Les grandes entreprises technologiques dans le collimateur de l’Iran au Moyen-Orient


Principaux renseignements

  • Tasnim, une agence de presse iranienne, a publié une liste d’environ 30 entreprises technologiques, les qualifiant d’« infrastructures technologiques ennemies ».
  • La liste vise principalement les géants américains de la technologie tels qu’Amazon, Microsoft, Google et Oracle, en mettant l’accent sur les sites impliqués dans le développement de l’intelligence artificielle et le cloud computing.
  • Cette action fait suite aux récentes attaques contre les centres de données d’Amazon aux Émirats arabes unis et découle d’allégations selon lesquelles ces entreprises technologiques fournissent un soutien infrastructurel à des entités militaires.

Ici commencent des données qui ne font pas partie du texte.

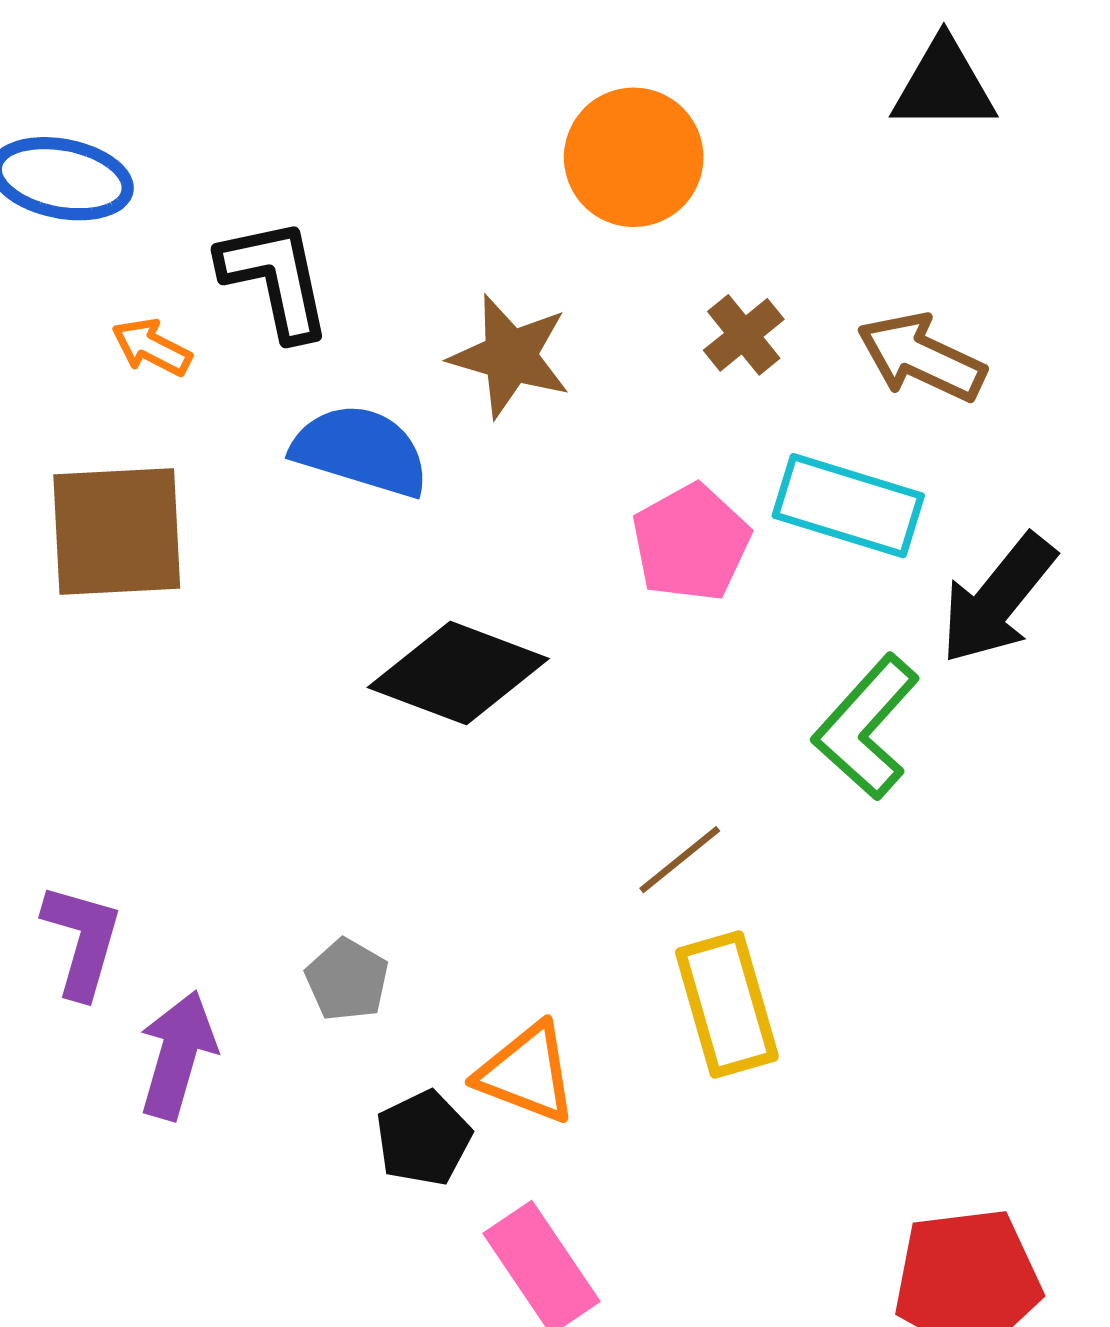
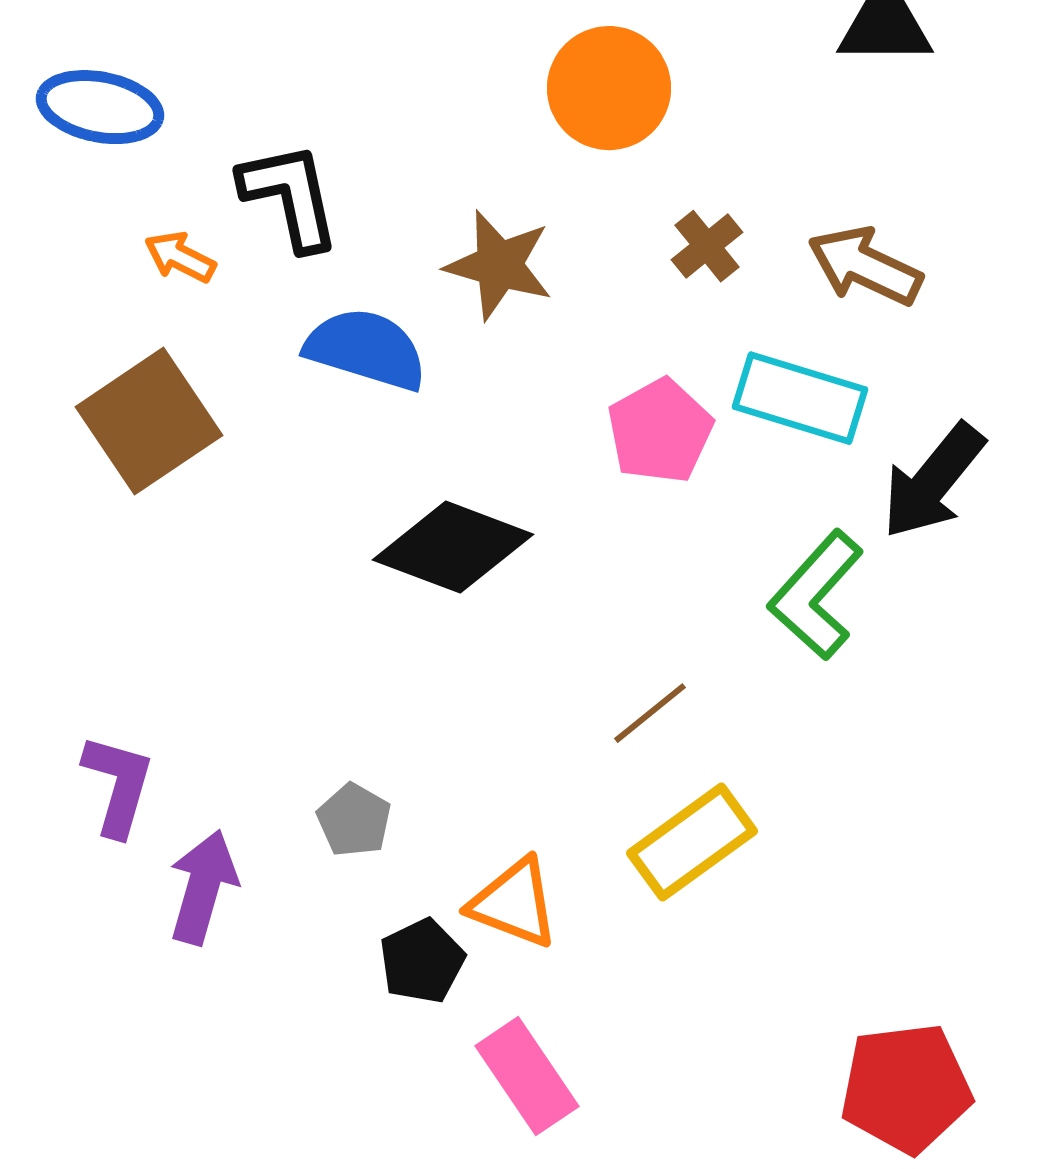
brown square: (117, 531) -> (149, 421), turned -31
yellow rectangle: (727, 1005) -> (692, 842), turned 70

L’agence de presse iranienne Tasnim, connue pour ses liens avec le Corps des gardiens de la révolution islamique (CGRI), a récemment publié une liste sur X d’environ 30 entreprises technologiques opérant au Moyen-Orient, les qualifiant d’« infrastructures technologiques ennemies ». Cette initiative suggère que ces entreprises, principalement des géants technologiques américains, pourraient devenir des cibles futures.

La liste comprend des noms prestigieux tels qu’Amazon, Oracle, Microsoft, Google, NVIDIA, IBM et Palantir, dont les sites sont répartis dans plusieurs pays, notamment les Émirats arabes unis et Israël. Tasnim a notamment mis en avant les sites impliqués dans le développement de l’intelligence artificielle et les services de cloud computing, indiquant une volonté potentielle de perturber ces secteurs technologiques cruciaux.

Attaques récentes 

Cette évolution fait suite aux récentes attaques contre les centres de données d’Amazon aux Émirats arabes unis, dont l’IRGC a revendiqué la responsabilité, invoquant le soutien présumé de ces centres aux activités militaires et de renseignement ennemies.

Le ciblage de bureaux spécifiques à Jérusalem, Tel Aviv et Abu Dhabi, appartenant à Oracle, IBM et Google, est attribué à leur prétendu fourniture d’infrastructures à des entités militaires.

Infrastructures israéliennes

Un rapport publié en 2025 par la rapporteuse des Nations unies Francesca Albanese a mis en lumière l’implication importante de ces géants technologiques dans les projets d’infrastructure israéliens. Amazon et Alphabet (la société mère de Google) ont obtenu en 2021 un contrat de 1,2 milliard de dollars (ongeveer 1 miljard euro) pour le projet Nimbus, fournissant à Israël des infrastructures technologiques essentielles.

Le rapport a également soulevé des inquiétudes concernant la fourniture par Microsoft de technologies cloud et d’intelligence artificielle au gouvernement israélien, ainsi que la formation dispensée par IBM au personnel militaire et des services de renseignement israéliens. Selon le rapport, Palantir aurait fourni au gouvernement israélien une technologie de police prédictive permettant de générer des listes de cibles en Palestine.

Bien qu’Oracle ne soit pas directement mentionné dans le rapport d’Albanese,, l’organisation de recherche sur les médias The Middle East Monitor a rapporté que les dirigeants de l’entreprise insistaient pour ancrer « l’amour d’Israël » dans la culture américaine. De plus, Oracle a récemment obtenu un contrat de 88 millions de dollars (environ 76,5 millions d’euros) avec le département américain de la Guerre pour l’intégration de son logiciel cloud à l’armée de l’air américaine.